Issue (i): Whether berth hire charges, pilotage charges and port dues were includible in the assessable value of imported goods as landing charges or freight.
Analysis: Transaction value under the Customs Act, 1962 includes cost, insurance and freight together with landing charges. The expression "landing charges" was taken to cover the totality of expenditure incurred by an importer to bring imported goods to land. The disputed charges were found to be expenses incurred for bringing the goods ashore at the port and not transport costs in the sense of freight. Once landing charges were already loaded at 1% of the CIF value, the customs authorities could not add further actual amounts on the footing that particular components were not covered by that percentage assessment.
Conclusion: The additions towards berth hire charges, pilotage charges and port dues were not sustainable; they were covered by landing charges already included in value.
Issue (ii): Whether penalties could survive when the duty demand and value additions were not sustained and the assessments were provisional.

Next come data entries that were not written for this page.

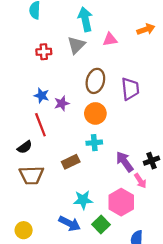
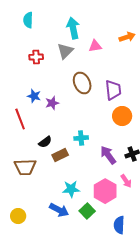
brown ellipse: (95, 81) -> (82, 83), turned -40
orange circle: (95, 113) -> (122, 116), moved
red line: (40, 125) -> (20, 119), moved
black semicircle: (25, 147) -> (45, 142), moved
pink arrow: (140, 181) -> (126, 181), moved

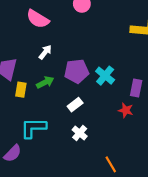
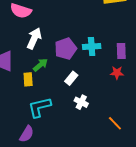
white arrow: (45, 52) -> (34, 38), size x1.5
cyan cross: (105, 76) -> (92, 47), turned -30
yellow rectangle: (21, 90) -> (28, 79), moved

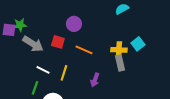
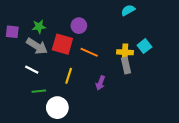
green star: (20, 25) -> (39, 27), moved
red square: (58, 42) -> (62, 44), size x1.5
white line: (43, 70) -> (32, 70), moved
green line: (35, 88) -> (39, 91), turned 64

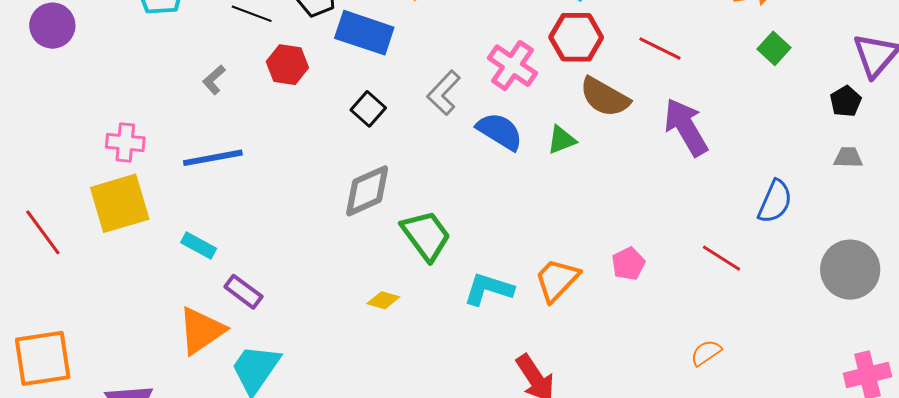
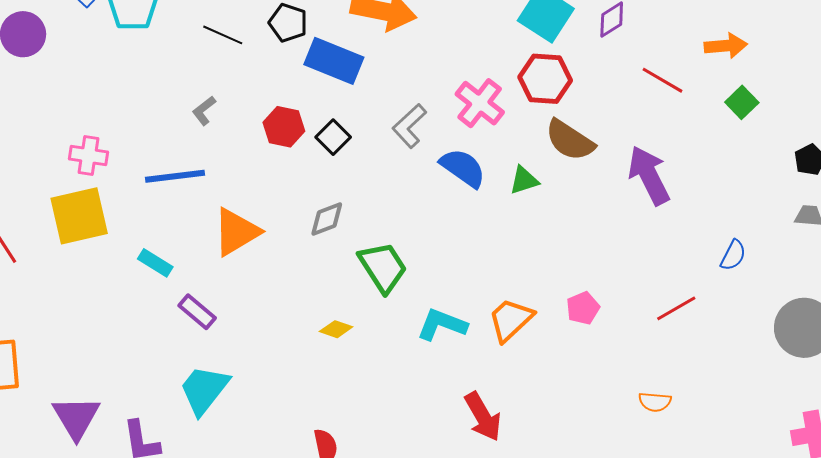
red line: (660, 48) -> (662, 80), moved
red hexagon: (287, 65) -> (284, 127), moved
gray L-shape: (214, 80) -> (204, 111), moved
gray diamond: (367, 191) -> (327, 219), size x0.7
blue semicircle: (775, 202) -> (733, 255), size x0.7
red line: (721, 258) -> (676, 308), turned -66
orange triangle: (201, 331) -> (236, 232), moved
orange semicircle: (706, 353) -> (655, 402), turned -144

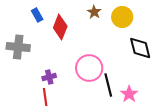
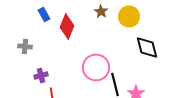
gray cross: (18, 47) -> (25, 46), size x0.6
purple cross: (49, 77) -> (41, 76), moved

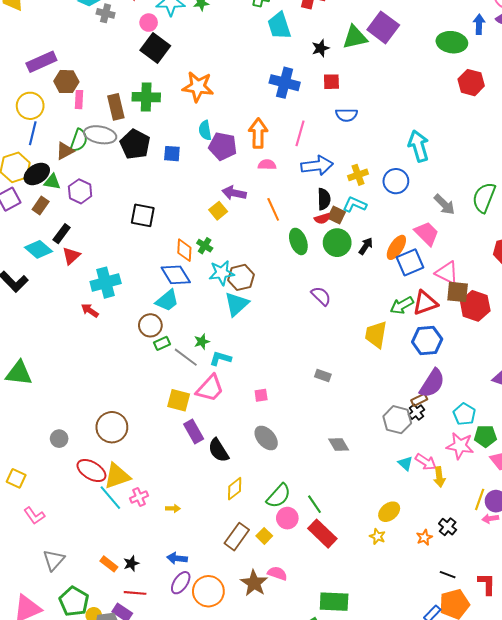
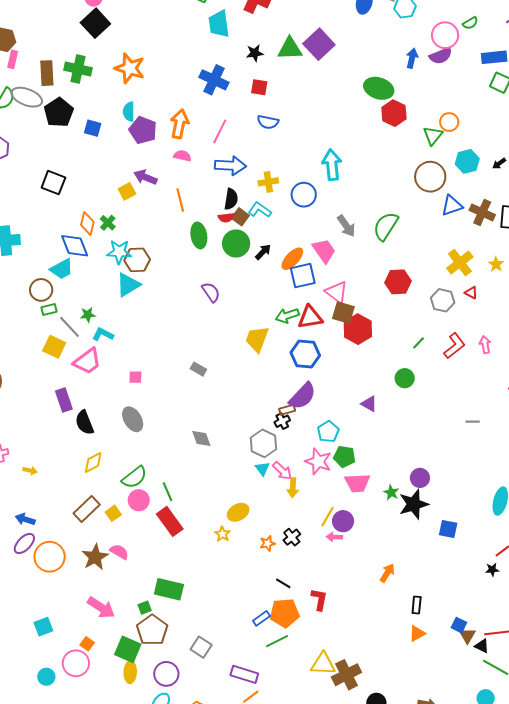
green ellipse: (452, 42) -> (379, 88), moved
yellow square: (179, 400) -> (54, 347), moved
gray hexagon: (397, 420) -> (263, 443), moved

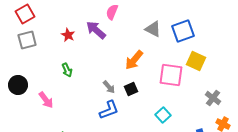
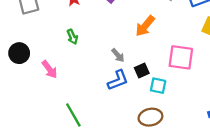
pink square: (171, 75) -> (181, 57), moved
black square: (131, 89) -> (142, 70), moved
cyan square: (163, 115) -> (158, 86), moved, turned -35

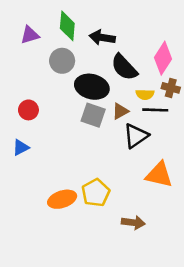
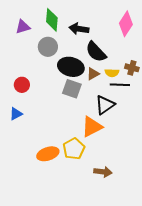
pink diamond: (163, 58) -> (126, 24), moved
brown triangle: (120, 111) -> (93, 74), moved
orange triangle: (159, 175) -> (92, 127), moved, turned -40

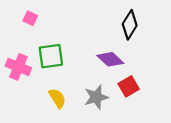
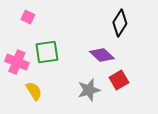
yellow semicircle: (57, 98) -> (34, 91), moved

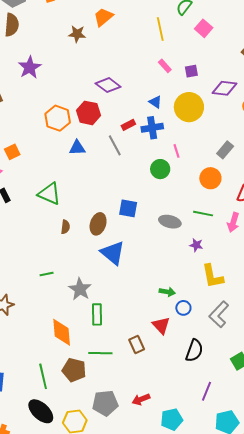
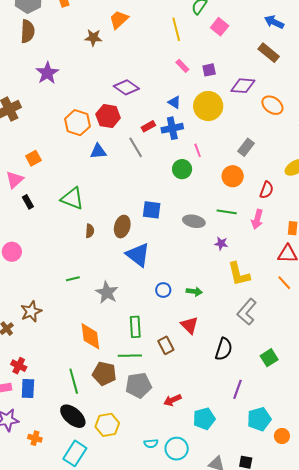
blue circle: (183, 308) -> (163, 290), moved
green rectangle: (97, 314) -> (135, 327), moved
gray pentagon: (105, 403) -> (139, 385), moved

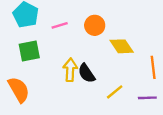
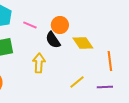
pink line: (60, 25) -> (30, 25), turned 40
black semicircle: (87, 73) -> (53, 40), moved

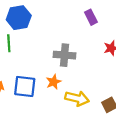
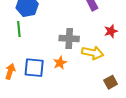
yellow arrow: (77, 98) -> (93, 53), moved

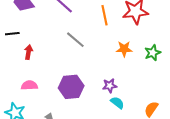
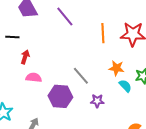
gray line: (75, 40) -> (81, 76), moved
pink semicircle: (29, 85) -> (34, 78), moved
cyan semicircle: (117, 103) -> (125, 86), moved

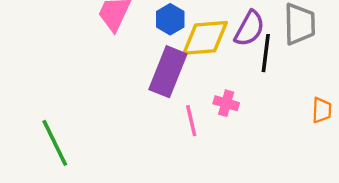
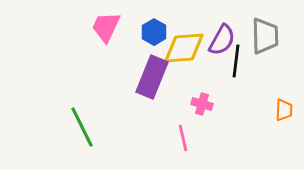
pink line: (191, 121) -> (183, 138), moved
green line: (55, 143) -> (82, 127), moved

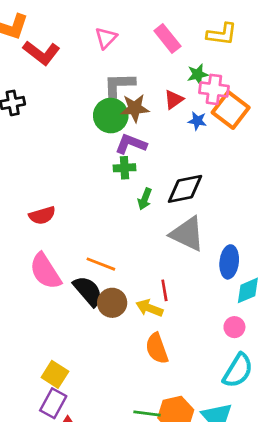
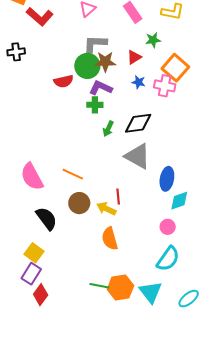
pink cross: (214, 89) -> (165, 86), moved
blue star: (197, 121) -> (139, 82), moved
red semicircle: (42, 215) -> (64, 81), moved
black semicircle: (88, 291) -> (46, 219), moved

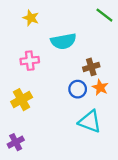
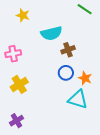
pink cross: (30, 61) -> (13, 54), moved
brown cross: (91, 67) -> (68, 50), moved
orange star: (100, 87) -> (85, 78), moved

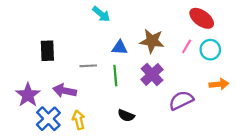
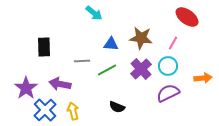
cyan circle: (210, 50) -> (168, 66), moved
green line: (115, 76) -> (107, 70), turned 66

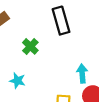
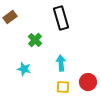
cyan arrow: (82, 74) -> (61, 63), moved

Analysis: The assessments were provisional, and on finalisation of such assessments no penalty was warranted. Since the duty demand and the additions to value were not upheld, the basis for penalty also disappeared.
Conclusion: The penalties were not sustainable.
Final Conclusion: The appeal succeeded and the impugned order was set aside, with the valuation additions and consequential penalties being rejected.
Ratio Decidendi: Where landing charges are assessed on a percentage basis, that assessment covers the entirety of expenses required to bring the imported goods to land, and customs authorities cannot superadd further actual charges under different labels.